In the early 1900's, a genealogist scammer by the name of Gustav Anjou created hundreds of fraudulent genealogies and family trees for unsuspecting clients. Each family paid thousands of dollars to Anjou, in those days, a small fortune.
All the fradulent Anjou manuscripts have similar characteristics. They are in typescript manuscript form and begin with a two or three page history of the surname, with almost all genealogies going back deep into the European lines. All were written between 1900-1941 and may or may not carry the authors name or date and place of publication.

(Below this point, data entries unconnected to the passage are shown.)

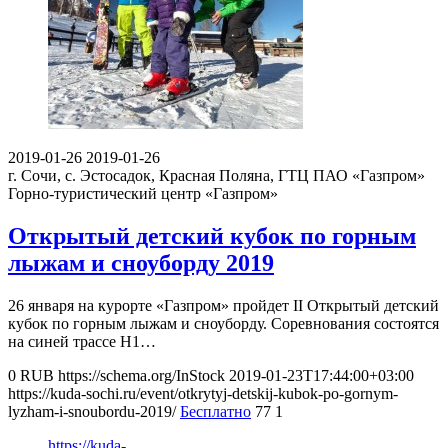
2019-01-26
2019-01-26
г. Сочи, с. Эстосадок, Красная Поляна, ГТЦ ПАО «Газпром»
Горно-туристический центр «Газпром»
Открытый детский кубок по горным
лыжам и сноуборду 2019
26 января на курорте «Газпром» пройдет II Открытый детский
кубок по горным лыжам и сноуборду. Соревнования состоятся
на синей трассе H1…
0
RUB
https://schema.org/InStock
2019-01-23T17:44:00+03:00
https://kuda-sochi.ru/event/otkrytyj-detskij-kubok-po-gornym-
lyzham-i-snoubordu-2019/
Бесплатно
77
1
https://kuda-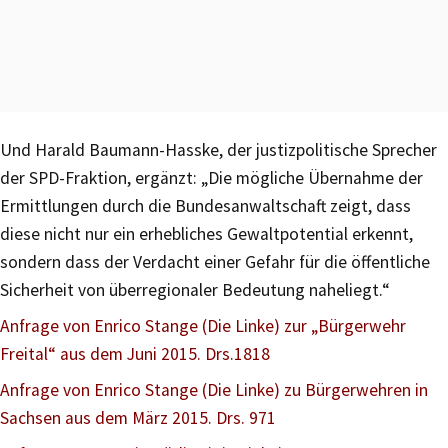
Und Harald Baumann-Hasske, der justizpolitische Sprecher
der SPD-Fraktion, ergänzt: „Die mögliche Übernahme der
Ermittlungen durch die Bundesanwaltschaft zeigt, dass
diese nicht nur ein erhebliches Gewaltpotential erkennt,
sondern dass der Verdacht einer Gefahr für die öffentliche
Sicherheit von überregionaler Bedeutung naheliegt.“
Anfrage von Enrico Stange (Die Linke) zur „Bürgerwehr
Freital“ aus dem Juni 2015. Drs.1818
Anfrage von Enrico Stange (Die Linke) zu Bürgerwehren in
Sachsen aus dem März 2015. Drs. 971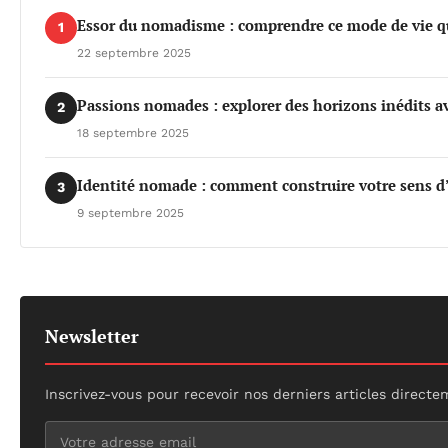
Essor du nomadisme : comprendre ce mode de vie q
1
22 septembre 2025
Passions nomades : explorer des horizons inédits a
2
18 septembre 2025
Identité nomade : comment construire votre sens d
3
9 septembre 2025
Newsletter
Inscrivez-vous pour recevoir nos derniers articles directe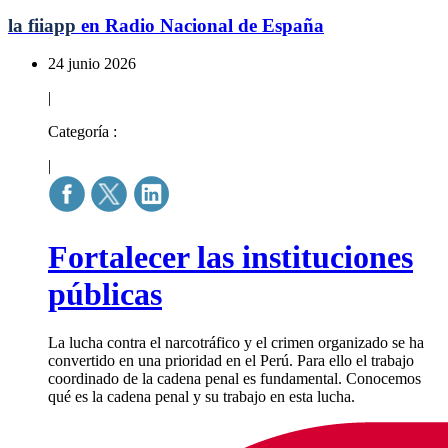
la fiiapp
en Radio Nacional de España
24 junio 2026
|
Categoría :
|
Fortalecer las instituciones
públicas
La lucha contra el narcotráfico y el crimen organizado se ha
convertido en una prioridad en el Perú. Para ello el trabajo
coordinado de la cadena penal es fundamental. Conocemos
qué es la cadena penal y su trabajo en esta lucha.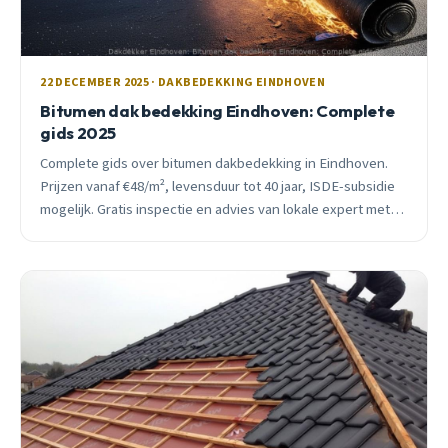
22 DECEMBER 2025 · DAKBEDEKKING EINDHOVEN
Bitumen dak bedekking Eindhoven: Complete
gids 2025
Complete gids over bitumen dakbedekking in Eindhoven.
Prijzen vanaf €48/m², levensduur tot 40 jaar, ISDE-subsidie
mogelijk. Gratis inspectie en advies van lokale expert met
15+ jaar ervaring.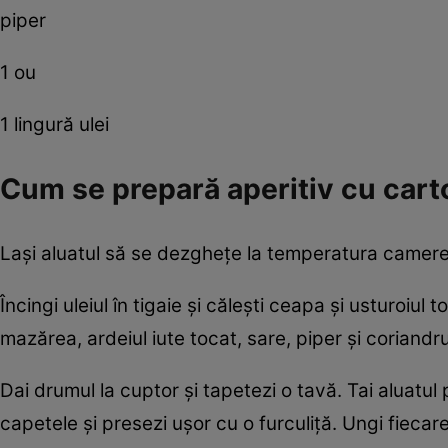
piper
1 ou
1 lingură ulei
Cum se prepară aperitiv cu carto
Laşi aluatul să se dezgheţe la temperatura camerei. Cu
Încingi uleiul în tigaie şi căleşti ceapa şi usturoiu
mazărea, ardeiul iute tocat, sare, piper şi coriandr
Dai drumul la cuptor şi tapetezi o tavă. Tai aluatul 
capetele şi presezi uşor cu o furculiţă. Ungi fiecar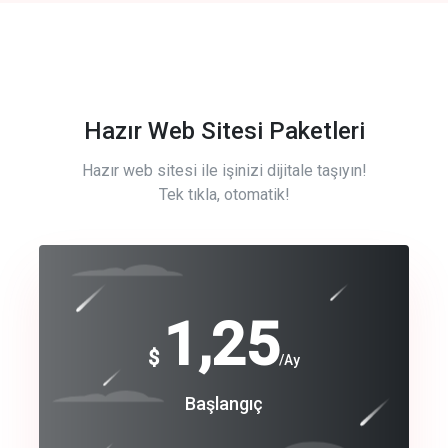
Hazır Web Sitesi Paketleri
Hazır web sitesi ile işinizi dijitale taşıyın!
Tek tıkla, otomatik!
Free
1,25
$
/Ay
Basic
Başlangıç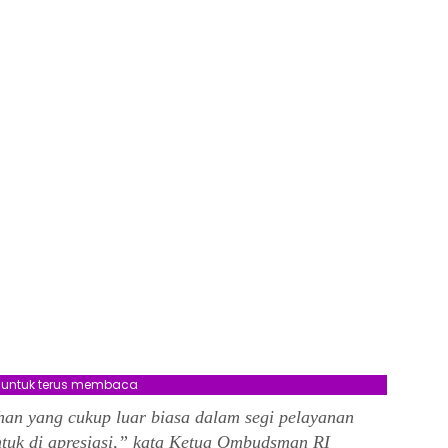
l untuk terus membaca
an yang cukup luar biasa dalam segi pelayanan
ntuk di apresiasi,” kata Ketua Ombudsman RI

Anjou was a master at combining families to create one related family tree. Sometimes, he took a valid family tree and without proof appended it to the family tree of his client. Or sometimes, he added wills, births, marriages, and deaths that were his inventions into existing records. It is hard to tell where his falsification begins and ends because his forged genealogies have much proven material also.
Unfortunately, many of these manuscripts still sit on the shelves of the Family History Library of Salt Lake City, Utah and the Allen County Public Library in Ft. Wayne, Indiana with no indication that these are known forgeries.
Because the unwary clients believed they had a true genealogy, they and their descendants have republished these fraudulent family trees over the years in family books, the Mormon Church Ancestral Files, Family Tree Makers's World Family Tree Cd's, and the Ancestry World Tree. The cycle continues today as unsuspecting people download family trees from the Internet.
If you find a family tree on the Internet, even if the information has a source, don’t take it at its face value. It should be verified personally. Gustav Anjou’s forgeries have worked their way into many family trees on the web today.